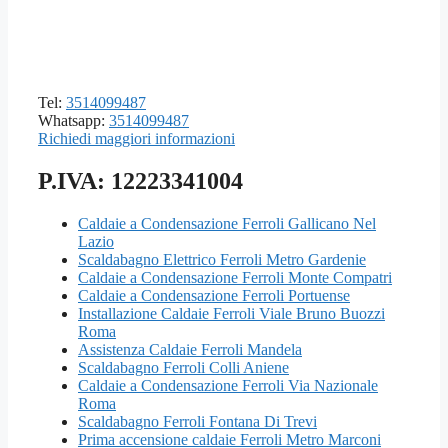
Tel:
3514099487
Whatsapp:
3514099487
Richiedi maggiori informazioni
P.IVA: 12223341004
Caldaie a Condensazione Ferroli Gallicano Nel
Lazio
Scaldabagno Elettrico Ferroli Metro Gardenie
Caldaie a Condensazione Ferroli Monte Compatri
Caldaie a Condensazione Ferroli Portuense
Installazione Caldaie Ferroli Viale Bruno Buozzi
Roma
Assistenza Caldaie Ferroli Mandela
Scaldabagno Ferroli Colli Aniene
Caldaie a Condensazione Ferroli Via Nazionale
Roma
Scaldabagno Ferroli Fontana Di Trevi
Prima accensione caldaie Ferroli Metro Marconi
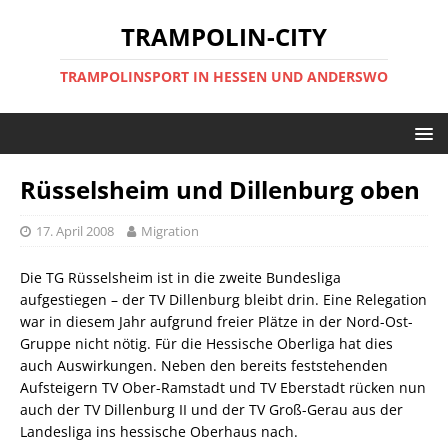
TRAMPOLIN-CITY
TRAMPOLINSPORT IN HESSEN UND ANDERSWO
Rüsselsheim und Dillenburg oben
17. April 2008
Migration
Die TG Rüsselsheim ist in die zweite Bundesliga
aufgestiegen – der TV Dillenburg bleibt drin. Eine Relegation
war in diesem Jahr aufgrund freier Plätze in der Nord-Ost-
Gruppe nicht nötig. Für die Hessische Oberliga hat dies
auch Auswirkungen. Neben den bereits feststehenden
Aufsteigern TV Ober-Ramstadt und TV Eberstadt rücken nun
auch der TV Dillenburg II und der TV Groß-Gerau aus der
Landesliga ins hessische Oberhaus nach.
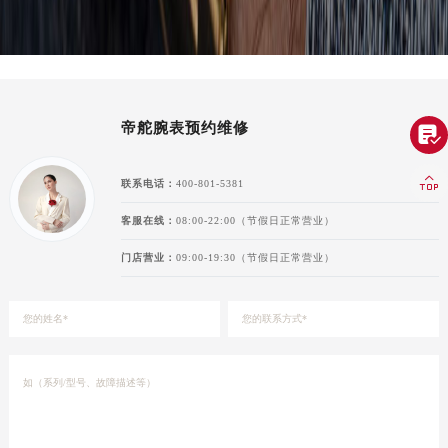
广东省汕头市龙湖区长平路帝舵售后服务中心（需提前预约）
广东省汕尾市城区香洲街道园林社区翠园街帝舵售后服务中心（需提前预约）
广东省韶关市武江区芙蓉新区与老城中心交汇处帝舵售后服务中心（需提前预约）
广东省深圳市罗湖区深南东路5001号华润大厦17层1701室帝舵售后服务中心（需提前预约）
帝舵腕表预约维修

广东省阳江市江城区东风一路帝舵售后服务中心（需提前预约）
广东省云浮市云城区金山路帝舵售后服务中心（需提前预约）

联系电话：
400-801-5381
广东省湛江市赤坎区观海北路帝舵售后服务中心（需提前预约）
广东省肇庆市端州区信安大道与砚都大道交汇处帝舵售后服务中心（需提前预约）
客服在线：
08:00-22:00（节假日正常营业）
广西壮族自治区百色市右江区中山二路帝舵售后服务中心（需提前预约）
门店营业：
09:00-19:30（节假日正常营业）
广西壮族自治区北海市海城区北京路帝舵售后服务中心（需提前预约）
广西壮族自治区崇左市江州区石景林街道友谊大道与丽川路交汇处帝舵售后服务中心（需提前预约）
广西壮族自治区防城港市港口区金花茶大道帝舵售后服务中心（需提前预约）
广西壮族自治区贵港市港北区港城街道布山大道与仙衣路交叉口帝舵售后服务中心（需提前预约）
广西壮族自治区桂林市秀峰区红岭路帝舵售后服务中心（需提前预约）
广西壮族自治区河池市金城江区金城江街道朝阳路帝舵售后服务中心（需提前预约）
广西壮族自治区贺州市八步区城东街道灵峰南路帝舵售后服务中心（需提前预约）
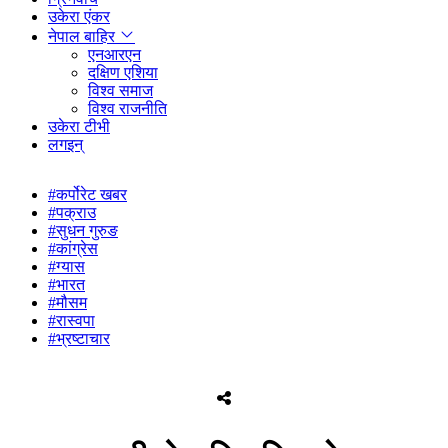
उकेरा एंकर
नेपाल बाहिर
एनआरएन
दक्षिण एशिया
विश्व समाज
विश्व राजनीति
उकेरा टीभी
लगइन्
#कर्पोरेट खबर
#पक्राउ
#सुधन गुरुङ
#कांग्रेस
#ग्यास
#भारत
#मौसम
#रास्वपा
#भ्रष्टाचार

◆ **YOUR TASK**: Reproduce all of the material above word for word. Omit the pictures.

◆ **RESULT OF THE EXERCISE**:
Tel:
3514099487
Whatsapp:
3514099487
Richiedi maggiori informazioni
P.IVA: 12223341004
Caldaie a Condensazione Ferroli Gallicano Nel
Lazio
Scaldabagno Elettrico Ferroli Metro Gardenie
Caldaie a Condensazione Ferroli Monte Compatri
Caldaie a Condensazione Ferroli Portuense
Installazione Caldaie Ferroli Viale Bruno Buozzi
Roma
Assistenza Caldaie Ferroli Mandela
Scaldabagno Ferroli Colli Aniene
Caldaie a Condensazione Ferroli Via Nazionale
Roma
Scaldabagno Ferroli Fontana Di Trevi
Prima accensione caldaie Ferroli Metro Marconi
TRAMPOLIN-CITY
TRAMPOLINSPORT IN HESSEN UND ANDERSWO
Rüsselsheim und Dillenburg oben
17. April 2008
Migration
Die TG Rüsselsheim ist in die zweite Bundesliga
aufgestiegen – der TV Dillenburg bleibt drin. Eine Relegation
war in diesem Jahr aufgrund freier Plätze in der Nord-Ost-
Gruppe nicht nötig. Für die Hessische Oberliga hat dies
auch Auswirkungen. Neben den bereits feststehenden
Aufsteigern TV Ober-Ramstadt und TV Eberstadt rücken nun
auch der TV Dillenburg II und der TV Groß-Gerau aus der
Landesliga ins hessische Oberhaus nach.
广东省汕头市龙湖区长平路帝舵售后服务中心（需提前预约）
广东省汕尾市城区香洲街道园林社区翠园街帝舵售后服务中心（需提前预约）
广东省韶关市武江区芙蓉新区与老城中心交汇处帝舵售后服务中心（需提前预约）
广东省深圳市罗湖区深南东路5001号华润大厦17层1701室帝舵售后服务中心（需提前预约）
帝舵腕表预约维修

广东省阳江市江城区东风一路帝舵售后服务中心（需提前预约）
广东省云浮市云城区金山路帝舵售后服务中心（需提前预约）

联系电话：
400-801-5381
广东省湛江市赤坎区观海北路帝舵售后服务中心（需提前预约）
广东省肇庆市端州区信安大道与砚都大道交汇处帝舵售后服务中心（需提前预约）
客服在线：
08:00-22:00（节假日正常营业）
广西壮族自治区百色市右江区中山二路帝舵售后服务中心（需提前预约）
门店营业：
09:00-19:30（节假日正常营业）
广西壮族自治区北海市海城区北京路帝舵售后服务中心（需提前预约）
广西壮族自治区崇左市江州区石景林街道友谊大道与丽川路交汇处帝舵售后服务中心（需提前预约）
广西壮族自治区防城港市港口区金花茶大道帝舵售后服务中心（需提前预约）
广西壮族自治区贵港市港北区港城街道布山大道与仙衣路交叉口帝舵售后服务中心（需提前预约）
广西壮族自治区桂林市秀峰区红岭路帝舵售后服务中心（需提前预约）
广西壮族自治区河池市金城江区金城江街道朝阳路帝舵售后服务中心（需提前预约）
广西壮族自治区贺州市八步区城东街道灵峰南路帝舵售后服务中心（需提前预约）
उकेरा एंकर
नेपाल बाहिर
एनआरएन
दक्षिण एशिया
विश्व समाज
विश्व राजनीति
उकेरा टीभी
लगइन्
#कर्पोरेट खबर
#पक्राउ
#सुधन गुरुङ
#कांग्रेस
#ग्यास
#भारत
#मौसम
#रास्वपा
#भ्रष्टाचार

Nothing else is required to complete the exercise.